Sur 630 tonnes de déchets produits quotidiennement en Mairie de Bujumbura, environ 51 tonnes sont des déchets plastiques. Néanmoins, sa gestion pose jusqu’aujourd’hui problème.

En 2018, le président burundais a décrété une loi interdisant la fabrication, l’importation, le stockage, la vente et l’utilisation de tous les sachets et d’autres emballages en plastique.

Pour quelques sociétés publiques ou privées qui  avaient reçu la dérogation, l’article 7 du même décret stipule:

« Les déchets en plastiques, y compris les bouteilles et les flacons en plastiques sont retournés chez les fournisseurs qui en assurent le stockage, le recyclage ou la valorisation

Les émetteurs de ces déchets plastiques ne les récupèrent pas. Bien au contraire. Ils sont récupérés par les particuliers détaillant les produits liquides  comme l’huile de palme et de coton et d’autres entreprises  fabriquant  les jus pour emballer  à leur tour leurs produits.

Emballage de récupération, origine des maladies graves ?

Si on conserve l’huile de palme dans les flacons de récupération pendant toute une semaine, ce produit tombe en désuétude, parce que ces flacons ne sont pas nettoyés selon les règles d’hygiènes, éclaircit Severin Sindayikengera, Directeur Général du Bureau Burundais de Normalisation.

Toujours selon le même Directeur, les flacons en plastiques présentent des risques pour les consommateurs selon la nature des produits. Des risques qui vont jusqu’à attraper les maladies graves comme le cancer.

Emballés en flacons plastiques par exemple, l’huile de palme ne passera pas les frontières du Burundi, observe Cibogoye, Chef de service Promotion des Exportations à l’Agence de Développement du Burundi (ADB en sigle).  Pour lui, il faut bien emballer pour vendre.

Selon Ir. Désiré Rudaragi, expert en sécurité sanitaire des aliments, les familles qui consomment les produits empaquetés dans les emballages inadéquats tombent souvent malade. Elles passent ainsi le temps qu’elles devaient consacrer au travail, à l’hôpital et affectent les fonds familiaux aux soins médicaux, etc. Somme toute, leurs économies vont decrescendo.

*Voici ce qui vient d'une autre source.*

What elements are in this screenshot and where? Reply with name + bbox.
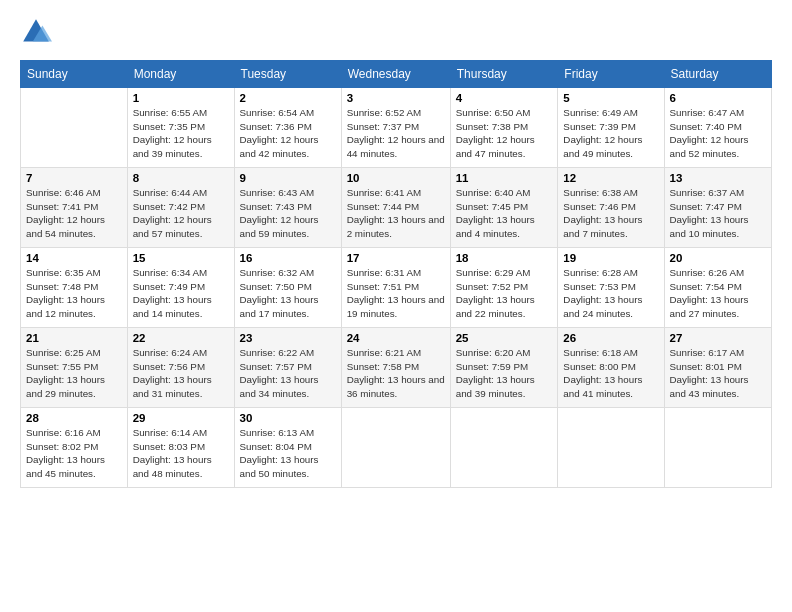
day-info: Sunrise: 6:44 AM Sunset: 7:42 PM Dayligh… bbox=[133, 186, 229, 241]
header-monday: Monday bbox=[127, 61, 234, 88]
calendar-cell: 5 Sunrise: 6:49 AM Sunset: 7:39 PM Dayli… bbox=[558, 88, 664, 168]
sunrise-text: Sunrise: 6:35 AM bbox=[26, 267, 101, 278]
sunrise-text: Sunrise: 6:26 AM bbox=[670, 267, 745, 278]
calendar-cell: 12 Sunrise: 6:38 AM Sunset: 7:46 PM Dayl… bbox=[558, 168, 664, 248]
sunrise-text: Sunrise: 6:14 AM bbox=[133, 427, 208, 438]
sunset-text: Sunset: 7:48 PM bbox=[26, 281, 98, 292]
calendar-cell: 1 Sunrise: 6:55 AM Sunset: 7:35 PM Dayli… bbox=[127, 88, 234, 168]
sunset-text: Sunset: 7:47 PM bbox=[670, 201, 742, 212]
calendar-cell: 24 Sunrise: 6:21 AM Sunset: 7:58 PM Dayl… bbox=[341, 328, 450, 408]
sunset-text: Sunset: 8:01 PM bbox=[670, 361, 742, 372]
day-number: 6 bbox=[670, 92, 766, 104]
day-info: Sunrise: 6:31 AM Sunset: 7:51 PM Dayligh… bbox=[347, 266, 445, 321]
sunrise-text: Sunrise: 6:18 AM bbox=[563, 347, 638, 358]
daylight-text: Daylight: 13 hours and 36 minutes. bbox=[347, 374, 445, 399]
sunset-text: Sunset: 8:02 PM bbox=[26, 441, 98, 452]
sunset-text: Sunset: 8:00 PM bbox=[563, 361, 635, 372]
day-number: 12 bbox=[563, 172, 658, 184]
day-number: 26 bbox=[563, 332, 658, 344]
sunrise-text: Sunrise: 6:38 AM bbox=[563, 187, 638, 198]
day-number: 14 bbox=[26, 252, 122, 264]
day-info: Sunrise: 6:17 AM Sunset: 8:01 PM Dayligh… bbox=[670, 346, 766, 401]
day-number: 13 bbox=[670, 172, 766, 184]
daylight-text: Daylight: 13 hours and 7 minutes. bbox=[563, 214, 642, 239]
sunset-text: Sunset: 7:41 PM bbox=[26, 201, 98, 212]
day-number: 27 bbox=[670, 332, 766, 344]
day-number: 9 bbox=[240, 172, 336, 184]
day-info: Sunrise: 6:13 AM Sunset: 8:04 PM Dayligh… bbox=[240, 426, 336, 481]
day-number: 1 bbox=[133, 92, 229, 104]
calendar-cell: 21 Sunrise: 6:25 AM Sunset: 7:55 PM Dayl… bbox=[21, 328, 128, 408]
calendar-cell: 18 Sunrise: 6:29 AM Sunset: 7:52 PM Dayl… bbox=[450, 248, 558, 328]
daylight-text: Daylight: 13 hours and 24 minutes. bbox=[563, 294, 642, 319]
day-info: Sunrise: 6:20 AM Sunset: 7:59 PM Dayligh… bbox=[456, 346, 553, 401]
calendar-cell: 2 Sunrise: 6:54 AM Sunset: 7:36 PM Dayli… bbox=[234, 88, 341, 168]
sunrise-text: Sunrise: 6:25 AM bbox=[26, 347, 101, 358]
daylight-text: Daylight: 13 hours and 43 minutes. bbox=[670, 374, 749, 399]
daylight-text: Daylight: 13 hours and 12 minutes. bbox=[26, 294, 105, 319]
header-saturday: Saturday bbox=[664, 61, 771, 88]
day-number: 5 bbox=[563, 92, 658, 104]
daylight-text: Daylight: 12 hours and 42 minutes. bbox=[240, 134, 319, 159]
daylight-text: Daylight: 13 hours and 34 minutes. bbox=[240, 374, 319, 399]
calendar-cell: 17 Sunrise: 6:31 AM Sunset: 7:51 PM Dayl… bbox=[341, 248, 450, 328]
day-info: Sunrise: 6:54 AM Sunset: 7:36 PM Dayligh… bbox=[240, 106, 336, 161]
sunrise-text: Sunrise: 6:37 AM bbox=[670, 187, 745, 198]
day-info: Sunrise: 6:38 AM Sunset: 7:46 PM Dayligh… bbox=[563, 186, 658, 241]
sunset-text: Sunset: 7:51 PM bbox=[347, 281, 419, 292]
sunset-text: Sunset: 7:46 PM bbox=[563, 201, 635, 212]
daylight-text: Daylight: 12 hours and 52 minutes. bbox=[670, 134, 749, 159]
calendar-cell: 28 Sunrise: 6:16 AM Sunset: 8:02 PM Dayl… bbox=[21, 408, 128, 488]
day-number: 18 bbox=[456, 252, 553, 264]
daylight-text: Daylight: 13 hours and 19 minutes. bbox=[347, 294, 445, 319]
day-number: 22 bbox=[133, 332, 229, 344]
sunrise-text: Sunrise: 6:21 AM bbox=[347, 347, 422, 358]
sunrise-text: Sunrise: 6:28 AM bbox=[563, 267, 638, 278]
sunrise-text: Sunrise: 6:32 AM bbox=[240, 267, 315, 278]
calendar-cell: 6 Sunrise: 6:47 AM Sunset: 7:40 PM Dayli… bbox=[664, 88, 771, 168]
calendar-week-row: 28 Sunrise: 6:16 AM Sunset: 8:02 PM Dayl… bbox=[21, 408, 772, 488]
calendar-week-row: 7 Sunrise: 6:46 AM Sunset: 7:41 PM Dayli… bbox=[21, 168, 772, 248]
sunrise-text: Sunrise: 6:20 AM bbox=[456, 347, 531, 358]
daylight-text: Daylight: 13 hours and 45 minutes. bbox=[26, 454, 105, 479]
day-info: Sunrise: 6:49 AM Sunset: 7:39 PM Dayligh… bbox=[563, 106, 658, 161]
calendar-cell bbox=[21, 88, 128, 168]
day-info: Sunrise: 6:26 AM Sunset: 7:54 PM Dayligh… bbox=[670, 266, 766, 321]
day-number: 19 bbox=[563, 252, 658, 264]
daylight-text: Daylight: 13 hours and 29 minutes. bbox=[26, 374, 105, 399]
sunset-text: Sunset: 7:55 PM bbox=[26, 361, 98, 372]
daylight-text: Daylight: 13 hours and 14 minutes. bbox=[133, 294, 212, 319]
calendar-cell: 22 Sunrise: 6:24 AM Sunset: 7:56 PM Dayl… bbox=[127, 328, 234, 408]
calendar-cell: 27 Sunrise: 6:17 AM Sunset: 8:01 PM Dayl… bbox=[664, 328, 771, 408]
sunset-text: Sunset: 7:59 PM bbox=[456, 361, 528, 372]
daylight-text: Daylight: 12 hours and 54 minutes. bbox=[26, 214, 105, 239]
sunrise-text: Sunrise: 6:50 AM bbox=[456, 107, 531, 118]
sunset-text: Sunset: 8:04 PM bbox=[240, 441, 312, 452]
day-info: Sunrise: 6:52 AM Sunset: 7:37 PM Dayligh… bbox=[347, 106, 445, 161]
day-number: 11 bbox=[456, 172, 553, 184]
daylight-text: Daylight: 13 hours and 39 minutes. bbox=[456, 374, 535, 399]
sunrise-text: Sunrise: 6:40 AM bbox=[456, 187, 531, 198]
day-info: Sunrise: 6:37 AM Sunset: 7:47 PM Dayligh… bbox=[670, 186, 766, 241]
day-number: 25 bbox=[456, 332, 553, 344]
page: Sunday Monday Tuesday Wednesday Thursday… bbox=[0, 0, 792, 612]
calendar-cell bbox=[341, 408, 450, 488]
calendar-week-row: 21 Sunrise: 6:25 AM Sunset: 7:55 PM Dayl… bbox=[21, 328, 772, 408]
calendar-cell: 30 Sunrise: 6:13 AM Sunset: 8:04 PM Dayl… bbox=[234, 408, 341, 488]
day-info: Sunrise: 6:18 AM Sunset: 8:00 PM Dayligh… bbox=[563, 346, 658, 401]
calendar-cell: 25 Sunrise: 6:20 AM Sunset: 7:59 PM Dayl… bbox=[450, 328, 558, 408]
daylight-text: Daylight: 13 hours and 2 minutes. bbox=[347, 214, 445, 239]
daylight-text: Daylight: 13 hours and 48 minutes. bbox=[133, 454, 212, 479]
day-info: Sunrise: 6:22 AM Sunset: 7:57 PM Dayligh… bbox=[240, 346, 336, 401]
day-number: 23 bbox=[240, 332, 336, 344]
calendar-cell: 23 Sunrise: 6:22 AM Sunset: 7:57 PM Dayl… bbox=[234, 328, 341, 408]
day-number: 7 bbox=[26, 172, 122, 184]
calendar-cell: 3 Sunrise: 6:52 AM Sunset: 7:37 PM Dayli… bbox=[341, 88, 450, 168]
day-info: Sunrise: 6:55 AM Sunset: 7:35 PM Dayligh… bbox=[133, 106, 229, 161]
day-info: Sunrise: 6:40 AM Sunset: 7:45 PM Dayligh… bbox=[456, 186, 553, 241]
daylight-text: Daylight: 12 hours and 47 minutes. bbox=[456, 134, 535, 159]
sunset-text: Sunset: 7:42 PM bbox=[133, 201, 205, 212]
header-sunday: Sunday bbox=[21, 61, 128, 88]
sunrise-text: Sunrise: 6:49 AM bbox=[563, 107, 638, 118]
day-info: Sunrise: 6:43 AM Sunset: 7:43 PM Dayligh… bbox=[240, 186, 336, 241]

Cibogoye précise que l’argent public qui pouvait être alloué à d’autres secteurs porteurs de croissance est ainsi affecté à la santé. Ce qui maintient notre pays sur la liste des pays pauvres, car le taux de morbidité est très élevé.

Pour pallier ce défi, BBN a interdit ce jeudi 02 Février toute réutilisation des emballages de récupération dans tout le pays à partir du 26 Février. Il rappelle qu’ils leur ont donné un délai de six mois pour changer de l’emballage.

En outre, le Directeur du BBN déplore le comportement des commerçants burundais qui attendent le dernier jour pour mettre en application cette mesure.

Afin de pallier le déficit d’Emballage, le Chef de service Promotion des Exportations à l’ADB explique que le Burundi devrait s’inspirer de l’Algérie où la société General a développé un partenariat avec une université locale pour développer un cursus d’emballage et du conditionnement.

Depuis 2013, la société investit chaque année dans la formation de deux ans d’une trentaine d’étudiants.

Au terme de la formation, ils sont employés à plein temps au sein de cette société. Un des aspect important d’adéquation des cursus académiques aux besoins du marché, conclut Jean Claude Cibogoye.